In Johnson County, Kansas, 70-year-old Robert Dix was diagnosed with lung cancer in late 2019. He had been using the Philips Respironics DreamStation Auto CPAP device since 2016.
According to his lawsuit against the company, he faces permanent disability and ‘now requires constant and continuous medical monitoring and treatment due to the defective nature of the subject device and/or defendants’ wrongful conduct.’
These lawsuits, like roughly 700 others, are ongoing.
The FDA announced a deal this week that it struck with Philips, what’s formally known as a consent decree, which stipulated that the company would halt all sales of its sleep apnea masks in the US.
In addition to recalling CPAP, or Continuous Positive Airway Pressure, machines, the company is recalling several similar BiPAP, or Bilevel Positive Airway Pressure, machines.
At the same time, it will have to take massive steps to correct problems with the devices, an undertaking that Philips executives estimate will cost roughly $393 million.
The company’s efforts to fix the defective devices starting in 2021 have been a long process and have frustrated users who need the devices to sleep. As the recalls expanded beyond the original for five million devices, the repair-or-replace efforts have bled into 2024.
Recent reporting from ProPublica revealed that Philips knew its products’ foam was faulty and potentially dangerous well before it became public knowledge.
Philips withheld more than 3,700 complaints about the machines, including 370 reports of deaths, from the FDA for 11 years before the recall.

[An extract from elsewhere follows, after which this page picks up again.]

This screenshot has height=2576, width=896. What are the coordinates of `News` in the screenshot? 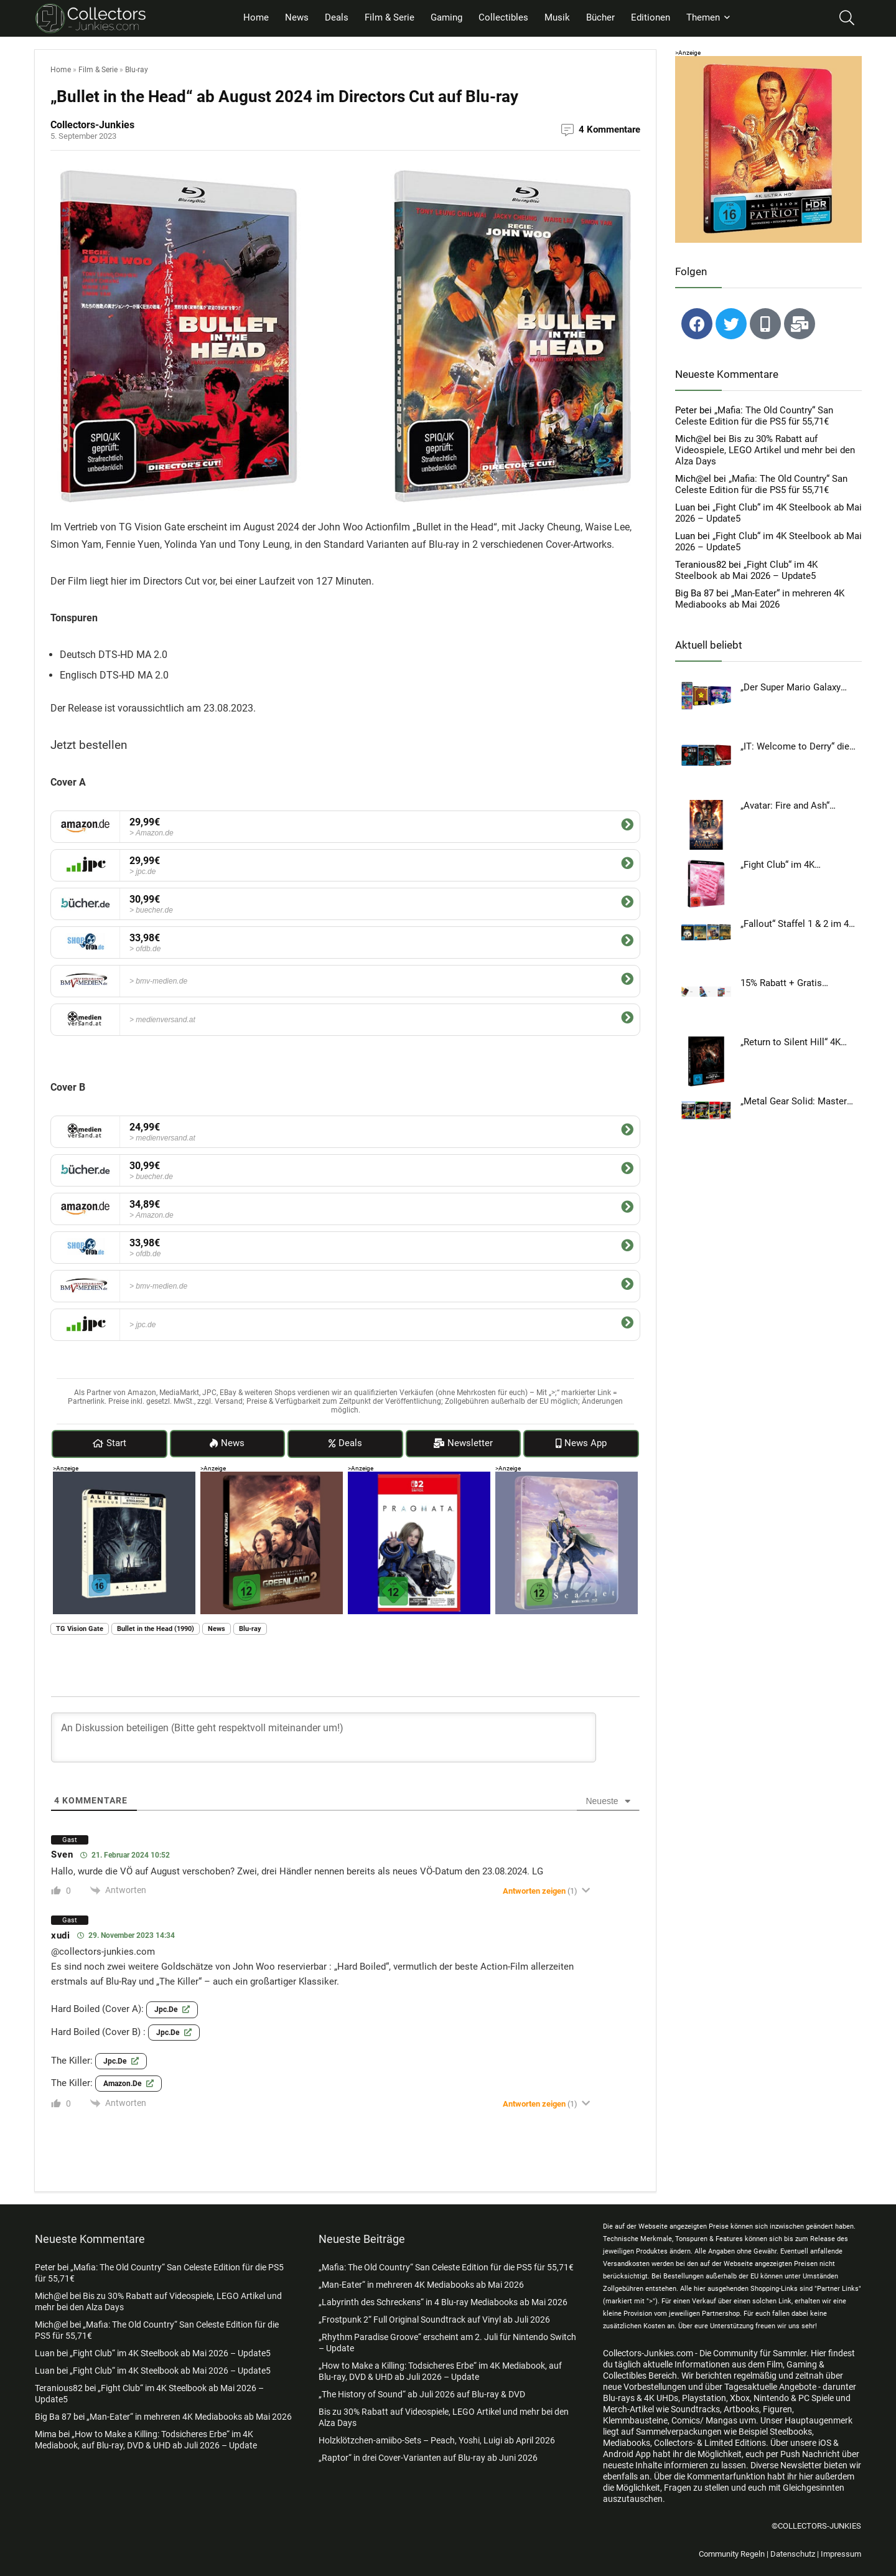 It's located at (297, 17).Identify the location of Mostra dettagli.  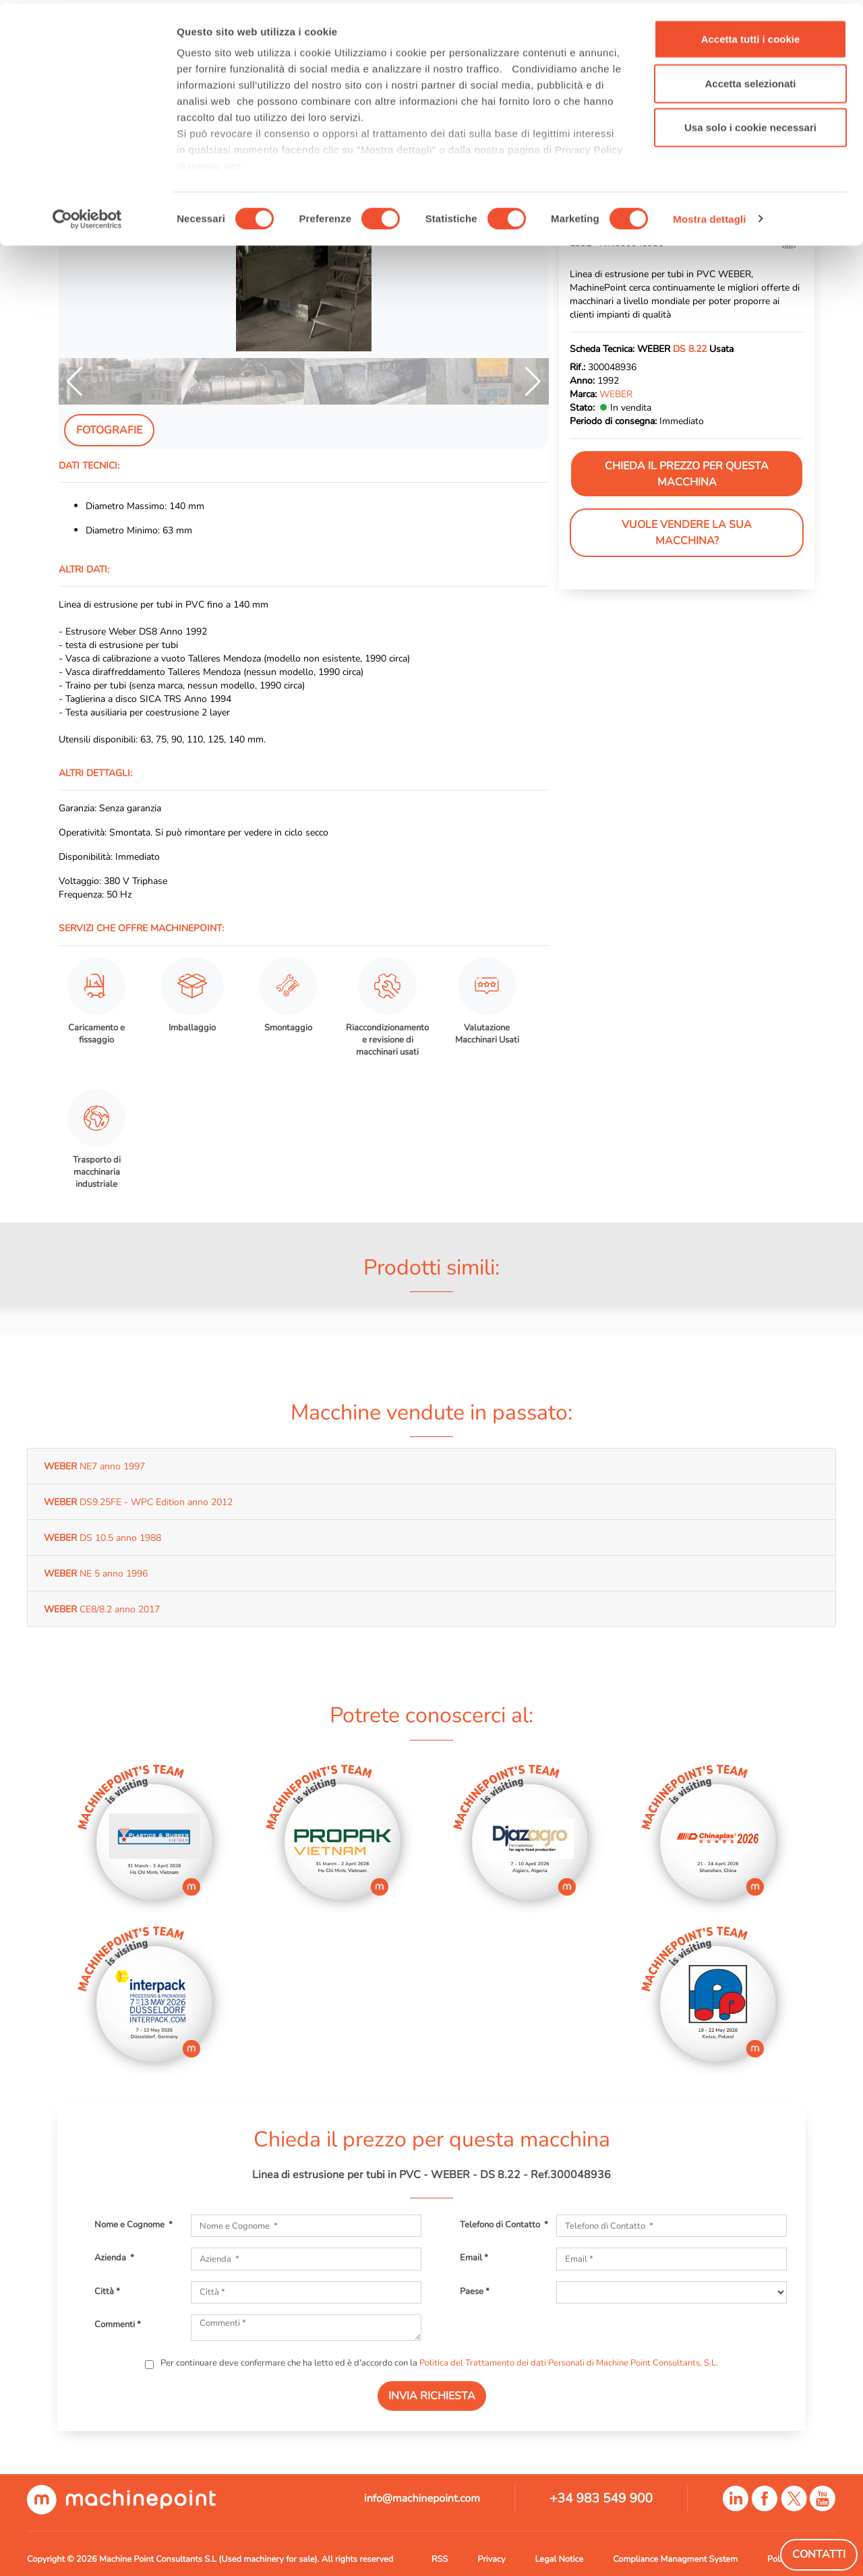
(709, 215).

Philips had seen examples of the foam breaking down in its ventilators in Japan and had conducted tests in the US that showed the black specks released gaseous chemicals. Still, the company did not warn the public.

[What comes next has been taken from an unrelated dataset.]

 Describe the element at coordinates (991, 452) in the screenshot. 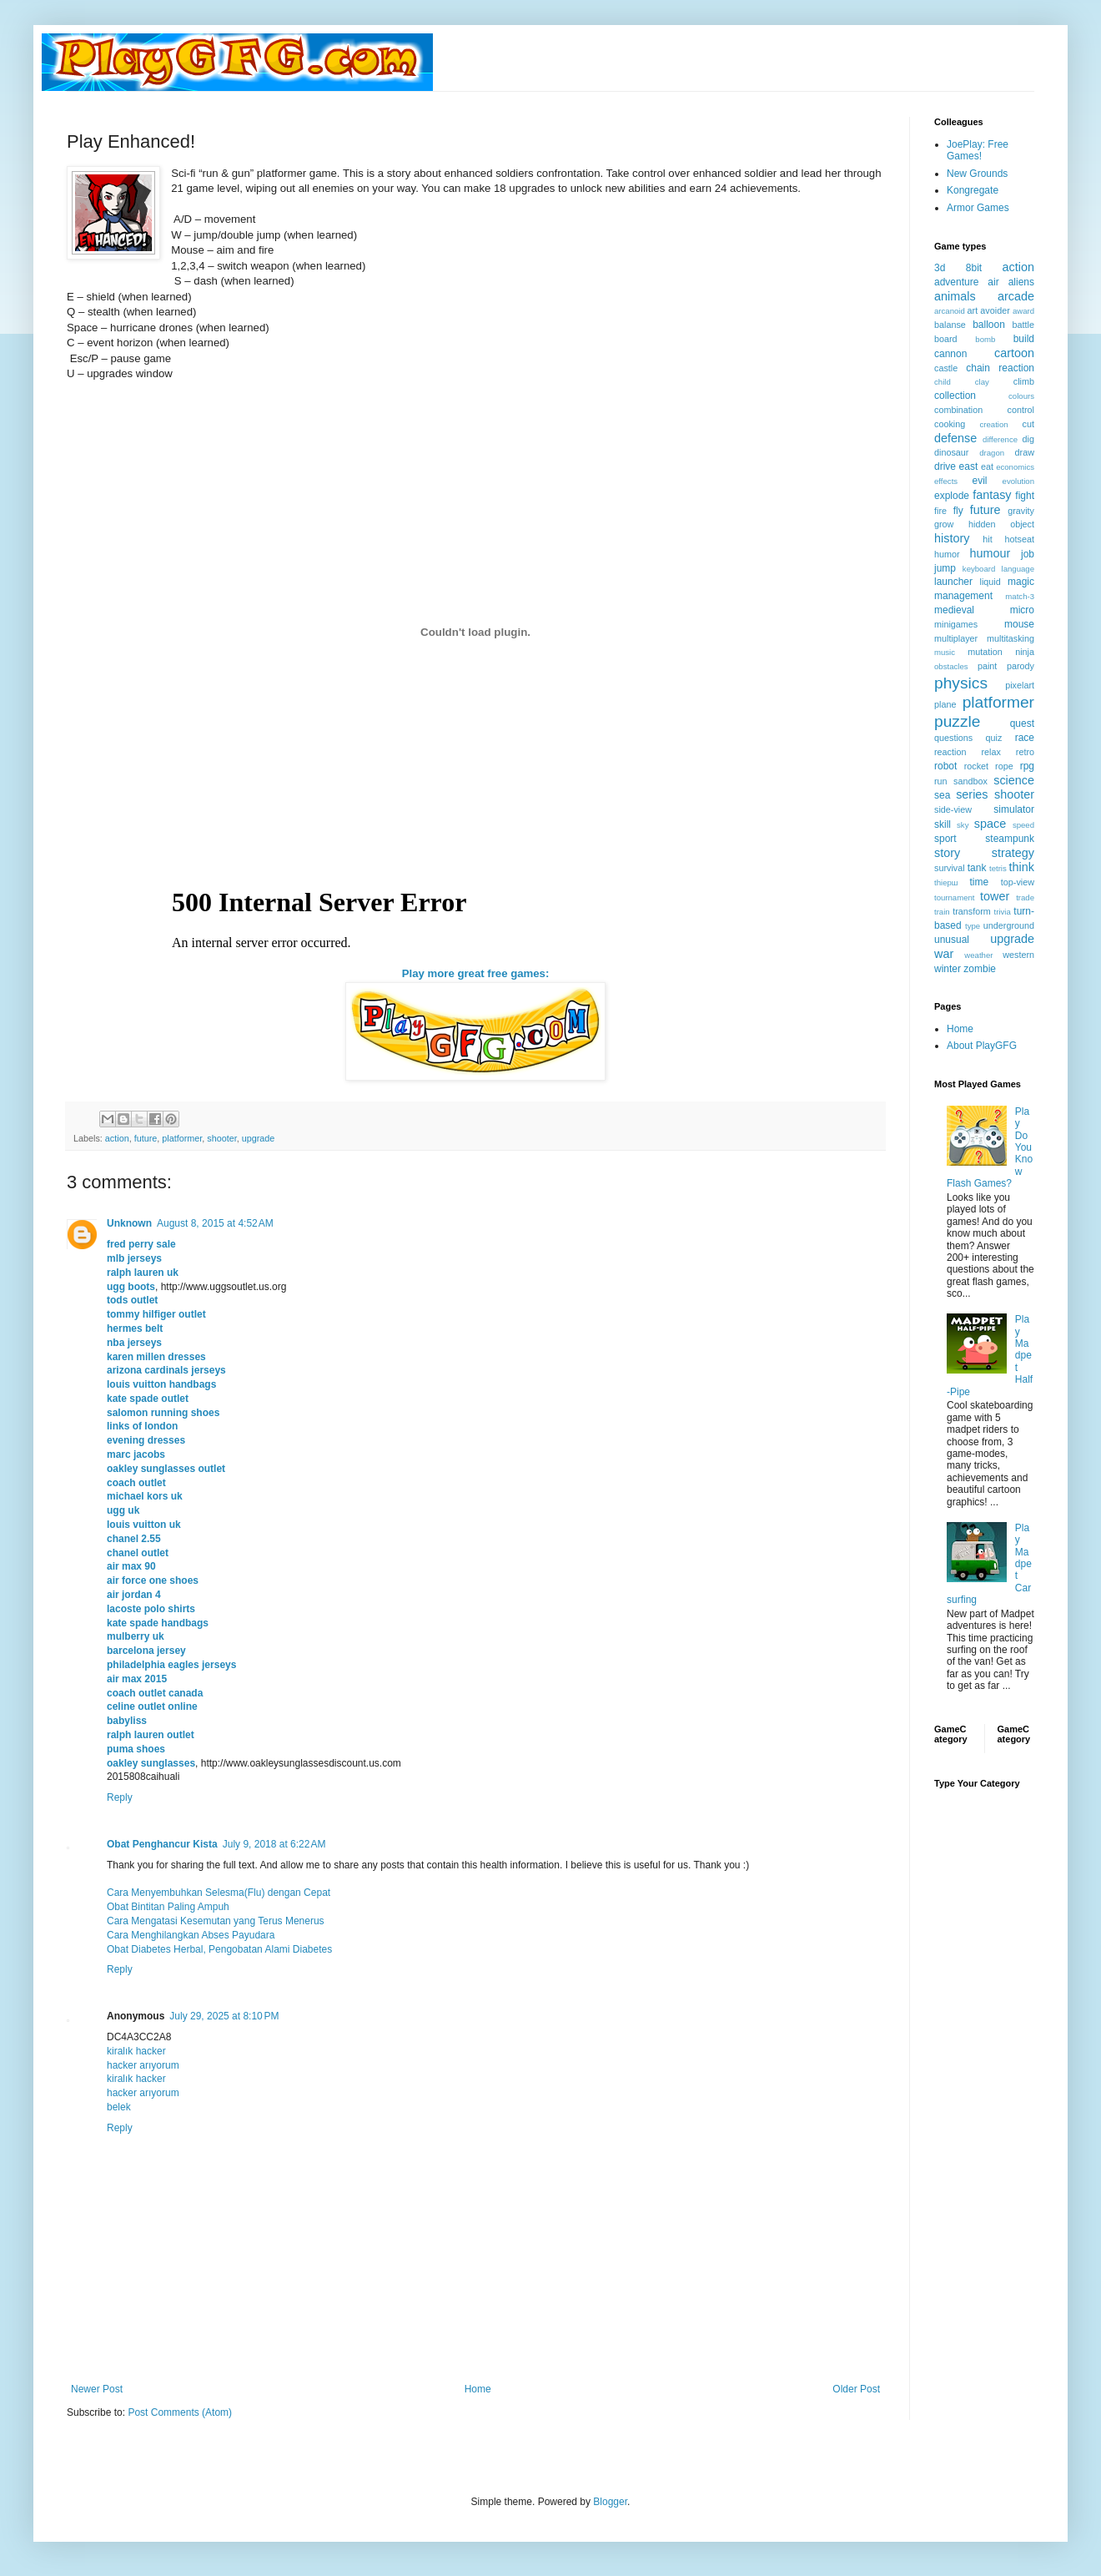

I see `dragon` at that location.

The company did not initiate a formal inquiry into the issue until 2019, which was nine years after the initial wave of complaints and three years after the company’s first known tests revealed the degradation of the foam.
Last September, Philips agreed to pay $479 million to settle a CPAP class-action suit to anyone who purchased, leased, or rented one of the recalled devices.
Philips is facing roughly 750 other lawsuits, meaning punitive damages levied against the company will likely number into the tens of millions of dollars.